Qianyu terhenyak. Ia tak menyangka Yeyan akan tahu secepat itu. Saat ia menjalani pemeriksaan, Yeyan sudah lebih dulu mencari tahu hasilnya dari pihak rumah sakit, bahkan sebelum Leilie. Namun ia sama sekali tidak menampakkan diri di rumah sakit, melainkan menunggu di luar.
“Pikiranmu pasti sedang kacau sekarang, bukan? Bagaimana kalau aku memberimu satu usul?” Yeyan berbicara sambil ponselnya bergetar, terlihat nama Xiaohan di layar. Ia langsung memutus sambungan dan mematikan ponselnya, lalu menatap Qianyu. “Lahirkan anak itu untukku, sebut saja berapa pun yang kau mau!”

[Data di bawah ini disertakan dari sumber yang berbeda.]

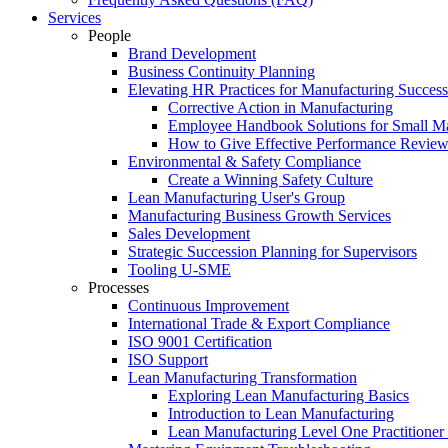
Services
People
Brand Development
Business Continuity Planning
Elevating HR Practices for Manufacturing Success
Corrective Action in Manufacturing
Employee Handbook Solutions for Small Ma
How to Give Effective Performance Review
Environmental & Safety Compliance
Create a Winning Safety Culture
Lean Manufacturing User's Group
Manufacturing Business Growth Services
Sales Development
Strategic Succession Planning for Supervisors
Tooling U-SME
Processes
Continuous Improvement
International Trade & Export Compliance
ISO 9001 Certification
ISO Support
Lean Manufacturing Transformation
Exploring Lean Manufacturing Basics
Introduction to Lean Manufacturing
Lean Manufacturing Level One Practitioner C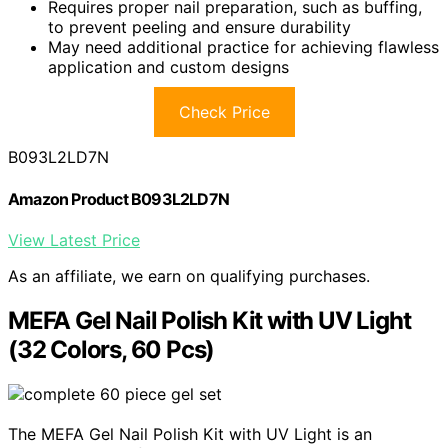
Requires proper nail preparation, such as buffing,
to prevent peeling and ensure durability
May need additional practice for achieving flawless
application and custom designs
Check Price
B093L2LD7N
Amazon Product B093L2LD7N
View Latest Price
As an affiliate, we earn on qualifying purchases.
MEFA Gel Nail Polish Kit with UV Light
(32 Colors, 60 Pcs)
The MEFA Gel Nail Polish Kit with UV Light is an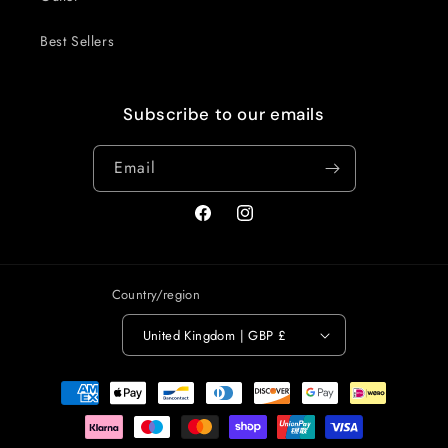
Best Sellers
Subscribe to our emails
Email
Facebook
Instagram
Country/region
United Kingdom | GBP £
Payment
methods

Qianyu menatapnya tak percaya. “Apa maksudmu?”
“Aku butuh anak itu.” Yeyan menjawab dengan nada serius. “Aku pikir, dengan sifatmu yang baik hati, kau pasti tidak tega menggugurkannya. Aku akan membuat masa kehamilanmu seperti seorang ratu. Setelah kau melahirkan, kau akan mendapat uang dalam jumlah besar.”
“Lalu setelah itu?” tanya Qianyu, tersenyum dingin.
“Setelah itu?” Yeyan mengangkat alisnya. “Setelah itu, kau menghilang dari dunia aku dan anak itu.”